Jebel Krong wrote...
frudi wrote...
lillitheris wrote...
That is the point of the Paragon, is it not? To take the harder, possibly riskier path, because the easier one is guaranteed to be morally wrong?
No.
Please either elaborate or refrain from making meaningless arguments such as that.
should be obvious that paragon comes as a moral - or opinion - choice. objectively it may be easier or harder, depending on the situation, it is not guaranteed to be right or riskier or harder. there seems to be a bias of opinion that paragons are the "correct" way to play, particularly on this thread - that is not the case.
Well, obviously paragon choices are based on morality, I've stated as much in my question. I guess that I should have structured the question differently though, in the sense that a paragon, when faced with one morally wrong course of action, would try and seek another way, one more morally justifiable, even if that alternative appears harder or riskier (for themselves or even for others).
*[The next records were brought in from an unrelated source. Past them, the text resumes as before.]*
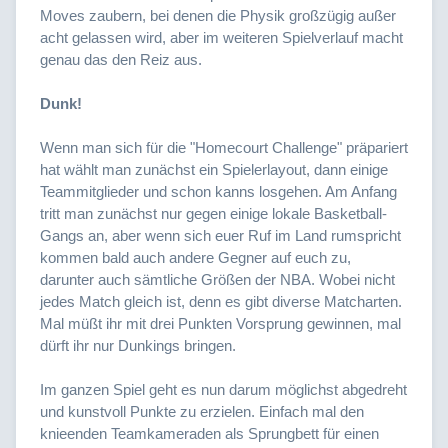
Moves zaubern, bei denen die Physik großzügig außer
acht gelassen wird, aber im weiteren Spielverlauf macht
genau das den Reiz aus.
Dunk!
Wenn man sich für die "Homecourt Challenge" präpariert
hat wählt man zunächst ein Spielerlayout, dann einige
Teammitglieder und schon kanns losgehen. Am Anfang
tritt man zunächst nur gegen einige lokale Basketball-
Gangs an, aber wenn sich euer Ruf im Land rumspricht
kommen bald auch andere Gegner auf euch zu,
darunter auch sämtliche Größen der NBA. Wobei nicht
jedes Match gleich ist, denn es gibt diverse Matcharten.
Mal müßt ihr mit drei Punkten Vorsprung gewinnen, mal
dürft ihr nur Dunkings bringen.
Im ganzen Spiel geht es nun darum möglichst abgedreht
und kunstvoll Punkte zu erzielen. Einfach mal den
knieenden Teamkameraden als Sprungbett für einen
And I agree that paragon choices are not always "correct", in as much as the "correct" label even makes sense (I would probably characterise it in the sense of a cost/benefit assessment). That's why the Destiny Ascension decision is so fascinating to me in this discussion (others as well, but this one is of particular relevance) and why I brought it up in the first place.
In that instance we are faced with a very similar dilemma as in the Reject ending, only the probabilities and weights of each outcome are different. By trying to save the council we are increasing the chances that Sovereign succeeds and starts the Reaper invasion. The 'cost' part of that decision is astronomical - even if the chances of stopping Sovereign are only slightly improved by ignoring DA, the associated negative outcome (the wiping out of the entire galaxy) is pretty much unquantifiably disastrous. On the other hand the positive outcome, the benefit (the council surviving), is effectively negligible, considering the Reapers are going to shut down the relays anyway.
The game and most people who've chimed in on this over the last pages seem to agree with me that saving DA is the morally right choice, the paragon choice. Where we don't seem to agree though, is whether it was the "correct" choice. I claim that it is not, it makes zero sense to divert any resources from the singular relevant objective, stopping Sovereign. The council and the thousands of asari on DA are an acceptable loss compared to even the ever so slightly increased chance of the whole galaxy getting wiped out.
Now fast forward to the Reject choice... the same people who were willing to risk a trillion deaths to save 10.000 (and the council) are now unwilling to risk the same trillion deaths to save billions of Geth. Since both scenarios deal with a very similar situation - risking the whole galaxy at the expense of a far smaller number of lives, I believe the same moral criteria should be applied to both; therefore, in my view, saving DA and choosing Reject are both the morally right, or paragon, choices.
Determining the "correctness" is a different matter... of course the probabilities in both situations are different, so it's not fair to just compare 10.000 to billions. But unless the chance of a Reject victory is ridiculously negligible (think something like 0.1% or even less) AND the additional risk of Sovereign succeeding if DA is saved is simultaneously equally negligible, the cost/benefit assessment is simply in favour of the Reject choice (as opposed to saving DA) - Reject is therefore, effectively, more "correct" than saving DA (though I believe that both decisions are in fact "incorrect", just that Reject is less "incorrect" than saving DA).
And herein lies the moral contradiction - on the one hand people consider saving DA as both morally right and "correct", while on the other hand they consider Reject as morally wrong and "incorrect". My best explanation why people end up in this contradiction is that they simply aren't separating their moral assessment of the situation from their knowledge of the actual outcome - saving DA turns out to be objectively better, therefore it is judged "correct" and consequently justified as morally right, while Reject turns out a disaster, therefore it is judged "incorrect" and labelled morally wrong.